Стала приходить чаще, нянчиться с детьми и шептать, шептать, шептать…
— Папа вас не любит… Он чужой… Притворяется…
Надя ничего не замечала. Сергей пропадал на работе. Возвращался затемно, целовал спящих детей и падал в кровать.
Потом родился второй. Всё повторилось. Лишь когда старший, усевшись к отцу на колени, сказал: «Бабушка говорит, ты нас в детдом отдашь» — Сергей понял: хватит.
Ночью он поговорил с женой. Жёстко. Без крика, но так, что Надя вся сжалась.
— Уедем. К моей матери. Пусть твоя подумает, к чему ведёт.
Надя, хоть и дрожала, согласилась. К утру вещи были собраны. Алевтина Петровна осталась одна. Без внуков. Без власти.
Неделю она злилась. Потом ревела. А потом… тишина. Впервые за долгие годы она услышала себя. И пошла в церковь.
Батюшка выслушал её молча. Затем вздохнул:
— Кто детей против отца настраивает — сам себе могилу роет. Бог не простит, пока ты не раскаешься.
Не спала она всю ночь. А утром купила тот самый «Прагу» и пошла…

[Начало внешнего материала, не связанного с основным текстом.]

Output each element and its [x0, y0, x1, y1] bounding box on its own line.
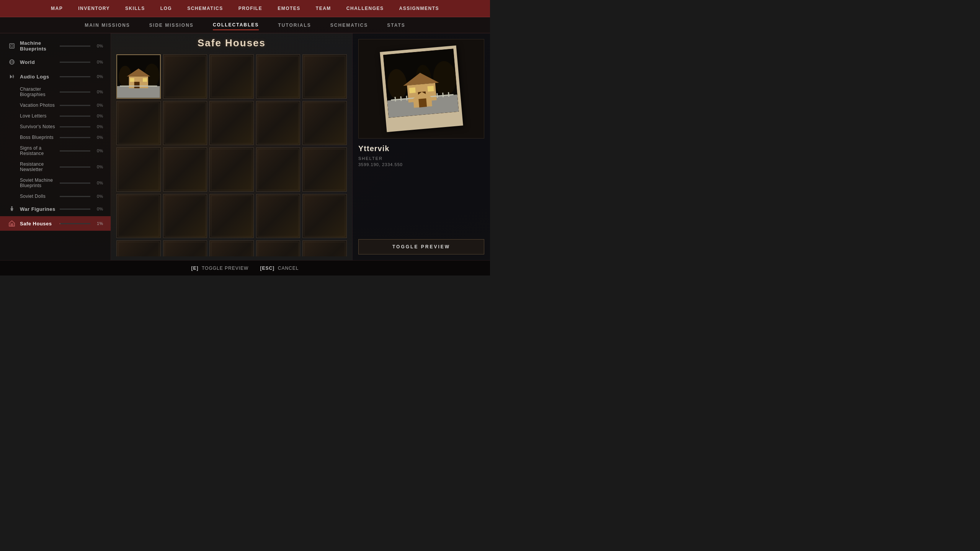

…Когда чай разлили, Алевтина Петровна встала. Все замолчали.
— Я… ошибалась. Прости, Серёжа. И за слова детям — тоже. Может, малы ещё, забудут. А ты… ты хороший человек. Спасибо за семью. Приезжайте… в гости.
Она села, но тут же поднялась и, глядя Сергею в глаза, прошептала:
— Прости, сынок. По-настоящему.
Сергей обнял её. Крепко.
— Давно простил, мама… — повернулся к Наде: — Завтра домой. Засиделись.
— Дети так ждут! Всё про тебя спрашивают, — Надя прижималась к матери, смеясь сквозь слёзы.
Алевтина Петровна тоже плакала. Но теперь — от тепла внутри.
Иногда, чтобы понять, как ты дорог, надо это потерять. А потом найти в себе силы постучаться… с тортом и покаянием в сердце.